Raymond Was Born in Hollywood
(A review by Thunder-Sky, Inc.)
Alfred Eaker has concocted a strange and lovingly disjointed documentary about Raymond, called simply Thunder-Sky. Which probably is the only way to do it: Raymond’s significance really does not come from his status as an “outsider artist,” as much as his unique self-created persona, his self-imposed and beautifully freaky monarchy over a universe of buildings being built and buildings being destroyed. The drawings are simply evidence of his reign. In other words, “art” and “life” were never fully compartmentalized in Raymond’s psyche and practice; in fact he seemed hell-bent on blending them into a cement-and-cotton-candy dream-world only he could tell us about.
We screened it Thursday night at Bromwell’s Gallery, asking for criticisms and corrections. And we truly got some insightful, wonderful ways to make it better. It was as if everyone in the room were completely invested in making sure Raymond’s life story is conveyed with as much style and class as possible.
Eaker’s movie is high-style at points (beautiful animation done by Todd M. Coe is kind of like the movie’s “tent poles,” offering a funky, psychedelic structure to the ongoing talking-heads-ness; a great ongoing motif involving the items Raymond collected in his toolboxes also helps to shape the narrative), and a little too campy in others (those weird clown vignettes really do need to go). Sometimes the interviews get redundant (he focuses too much, I think, on Bill and me), and I think he may want to revisit having Thunder-Sky family friend Larry Higdon more in the spotlight, as his voice/demeanor/gentlemanliness as he speaks about Raymond really is arresting and actually made me cry.

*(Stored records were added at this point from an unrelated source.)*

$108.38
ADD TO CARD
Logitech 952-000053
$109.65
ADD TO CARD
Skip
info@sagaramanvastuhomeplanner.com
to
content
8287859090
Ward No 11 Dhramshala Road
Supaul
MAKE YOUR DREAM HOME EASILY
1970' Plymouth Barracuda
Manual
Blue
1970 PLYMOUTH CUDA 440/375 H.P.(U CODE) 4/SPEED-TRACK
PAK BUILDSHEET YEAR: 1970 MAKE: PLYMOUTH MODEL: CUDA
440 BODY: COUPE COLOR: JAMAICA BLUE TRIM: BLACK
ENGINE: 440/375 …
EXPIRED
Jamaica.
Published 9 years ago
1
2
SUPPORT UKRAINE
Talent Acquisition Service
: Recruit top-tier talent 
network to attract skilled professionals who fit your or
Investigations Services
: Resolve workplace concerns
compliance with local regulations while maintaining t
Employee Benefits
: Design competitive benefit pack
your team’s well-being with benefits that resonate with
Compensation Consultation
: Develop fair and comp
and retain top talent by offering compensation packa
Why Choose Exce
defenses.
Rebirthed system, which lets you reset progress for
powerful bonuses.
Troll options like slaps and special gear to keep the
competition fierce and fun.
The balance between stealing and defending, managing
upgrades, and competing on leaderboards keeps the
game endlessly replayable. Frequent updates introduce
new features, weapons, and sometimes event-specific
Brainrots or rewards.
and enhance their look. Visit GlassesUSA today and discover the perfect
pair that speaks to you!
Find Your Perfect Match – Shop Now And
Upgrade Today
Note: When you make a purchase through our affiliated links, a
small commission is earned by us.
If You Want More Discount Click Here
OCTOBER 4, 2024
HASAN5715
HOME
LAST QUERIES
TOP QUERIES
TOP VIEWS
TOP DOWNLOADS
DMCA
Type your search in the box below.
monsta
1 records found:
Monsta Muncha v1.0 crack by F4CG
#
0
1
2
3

No matter what though I just wanted to tell Alfred and his cohorts how much I appreciate all the work they have done. I know I’ll never completely understand all the hard work and many hours that have gone into making this movie, but I do appreciate the final result: you’ve taken subject matter that is very hard to comprehend and fashioned it into a funhouse mirror world of reflection and celebration.
Thank you very much.
Raymond was born in Hollywood. Having a movie made about his life only seems like the next step in his evolution.